Я протолкалась к выходу и обогнала почти всех на короткой дистанции к парковке. Я игнорировала лица и сосредоточилась на номерных знаках машин.
В некрологах писали: «Истхем», «Массачусетс». Именно в Истхем была адресована неотправленная открытка, которую я нашла. Номерные знаки Коннектикута — бело-голубые; номерные знаки Массачусетса — бело-голубые с красным.
Я нашла три автомобиля с номерными знаками Массачусетса: зеленый ромбовидный «Сааб», «Кадиллак» с детским сиденьем сзади и — я затаила дыхание — четырехдверная «Хонда». Похоже, ей уже лет пять, и она — самая старая машина на стоянке. Серого цвета, дверца со стороны водителя погнута, и на бампере стикер: «Дайте миру шанс».

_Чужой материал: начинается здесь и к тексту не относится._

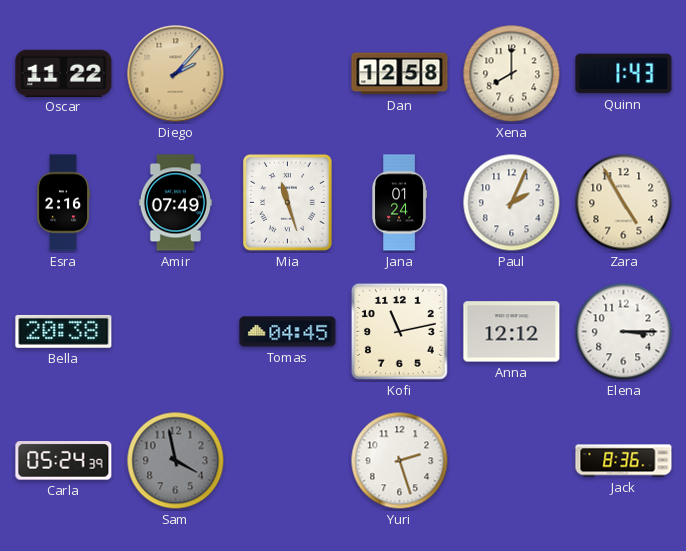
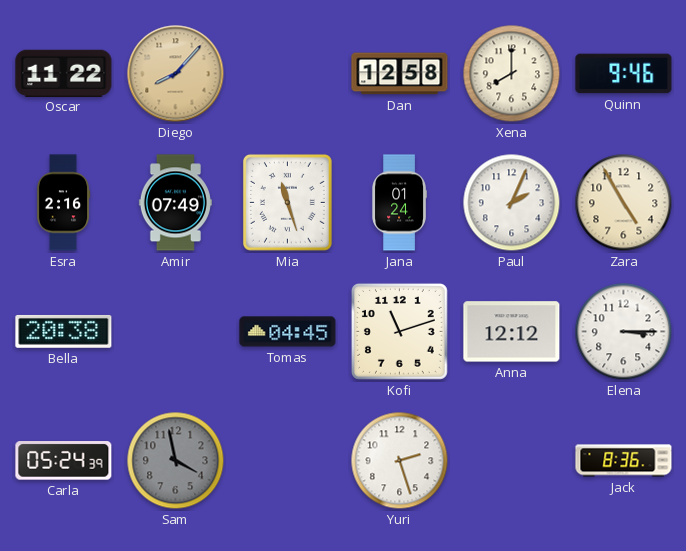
Diego: 2:07 -> 8:07
Quinn: 1:43 -> 9:46
Kofi: 11:13 -> 11:12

Я встала в сторонке, стараясь соблюсти вежливую дистанцию между «Хондой» и «Саабом», и замерла, когда одна пожилая пара подошла к серому автомобилю. Мужчина выглядел болезненным, у него были седые волосы, бледная кожа и слезящиеся голубые глаза за слишком большими очками. Женщина была небольшого роста, стройная, вьющиеся седые волосы были очень коротко пострижены, на ней было свободное зеленое платье мешковатого покроя, ожерелье из больших стеклянных бусин и кожаные сандалии, надетые на черные колготки. На лице ни следа макияжа, даже небрежного мазка помады цвета осенних кленовых листьев, обычного для женщин Апчерча. Явно не из нашего городка.
Осторожно ступая по гравийному покрытию, я приблизилась к их машине.
— Извините, вы родители Китти?
Я посмотрела на женщину, стараясь припомнить девичью фамилию Китти.
— Бонни Верри?
— Да, я Бонни Верри. Китти была моей дочерью.
— Меня зовут Кейт Кляйн, — произнесла я, протягивая ей руку.
— Мы слышали, как вы говорили, — сказала она.
Она взяла мою ладонь в свои маленькие и теплые руки. У нее были такие же голубые глаза, как у Китти, но на этом сходство заканчивалось. Я не находила изящных черт ее дочери в дружелюбном круглом лице Бонни… и Китти была как минимум сантиметров на двадцать выше матери.
— Вы художница? — спросила я.
Она с любопытством посмотрела на меня.
— Я была в доме Китти… видела красивые морские пейзажи.
— Ах, — вздохнула Бонни.
Муж сжал ей плечо рукой с голубыми венами.
— Нам нужно ехать. Движение на девяносто первом шоссе сейчас очень интенсивное.
Я кивнула и воскликнула:
— Я хотела сказать, как глубоко я сочувствую вашему горю!
— Спасибо, милая.
— Я нашла ее… — начала я и захлопнула рот, внезапно осознав, что мои слова звучали почти как хвастовство. Вот какой я молодец, обнаружила труп вашей дочери!